At one level it really does not matter what the domain name is. It doesn’t have to be meaningful. However it does provide an opportunity to start the marketing and branding right up front. So a meaningful and descriptive one is useful, if you can get it. Something like www.joeblowphotography.com or www.sallysorensonart.net instantly says something about your business. On the other hand it can instantly label your car for robbery if displayed on the back, as it probably should be, so you need to think it through.

Domain names should be easy to say to someone over the phone. You will do a lot of that and you want it to be something that is easy for people to get right. This also helps with people remembering the domain name if they see it somewhere but don’t write it down.

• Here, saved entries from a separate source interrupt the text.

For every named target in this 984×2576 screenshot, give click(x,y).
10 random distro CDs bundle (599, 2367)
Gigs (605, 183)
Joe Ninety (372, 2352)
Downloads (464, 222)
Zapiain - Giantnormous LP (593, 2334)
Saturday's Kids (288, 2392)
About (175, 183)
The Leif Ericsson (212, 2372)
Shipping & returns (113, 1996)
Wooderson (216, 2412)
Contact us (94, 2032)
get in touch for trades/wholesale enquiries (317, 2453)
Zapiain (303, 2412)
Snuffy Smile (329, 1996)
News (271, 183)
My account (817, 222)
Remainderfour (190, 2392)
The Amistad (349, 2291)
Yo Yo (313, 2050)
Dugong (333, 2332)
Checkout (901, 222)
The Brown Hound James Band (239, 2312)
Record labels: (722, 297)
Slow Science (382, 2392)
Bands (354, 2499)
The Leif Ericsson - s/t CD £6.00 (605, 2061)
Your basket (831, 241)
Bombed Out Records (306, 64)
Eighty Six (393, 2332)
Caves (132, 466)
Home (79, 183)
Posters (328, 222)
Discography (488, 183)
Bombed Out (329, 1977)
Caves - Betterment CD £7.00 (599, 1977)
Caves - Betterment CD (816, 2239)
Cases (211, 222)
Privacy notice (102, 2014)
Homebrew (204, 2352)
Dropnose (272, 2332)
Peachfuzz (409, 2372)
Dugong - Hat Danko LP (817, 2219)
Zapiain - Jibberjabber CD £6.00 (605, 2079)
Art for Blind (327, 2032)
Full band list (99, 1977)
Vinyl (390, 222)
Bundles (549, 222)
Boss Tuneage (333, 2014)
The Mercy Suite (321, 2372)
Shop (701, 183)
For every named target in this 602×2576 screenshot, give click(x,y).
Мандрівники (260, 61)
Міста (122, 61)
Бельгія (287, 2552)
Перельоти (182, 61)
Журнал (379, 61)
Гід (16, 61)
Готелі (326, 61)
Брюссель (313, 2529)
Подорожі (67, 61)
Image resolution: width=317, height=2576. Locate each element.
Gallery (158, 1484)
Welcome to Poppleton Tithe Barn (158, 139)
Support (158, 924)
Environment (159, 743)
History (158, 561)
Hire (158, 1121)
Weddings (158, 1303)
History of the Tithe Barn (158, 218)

Don’t always be tempted to take a free domain name as part of your hosting account (see below). Many do offer a free domain with a new hosting account and many of these will do the right thing by you. But I have also see and experienced problems. The classic problem is having difficulty getting them to release the domain name when you want to move to a new host. It can always usually be done but it can greatly slow this process down and cause huge headaches. Also weird things happen. A friend of mine made use of an offer his hosting company had of a free three month hosting extension when you refer someone else. They extending his hosting but forgot to renew his domain at the required time. It got snapped up by a Chinese co-artist who then wanted serious money to give it back.

The best and safest way is to go to a major domain registrar and do it yourself. That way you will be given the registry key directly (essential for moving the domain, etc) and have a login account with the registrar to use when you change hosting companies or whatever. Plus they will directly contact you when your domain needs renewal, which is usually yearly except for some national ones, such as Australian .com.au and .net.au where you pay for two years at a time. Note: some hosting companies will do this for you and provide you will all the details properly.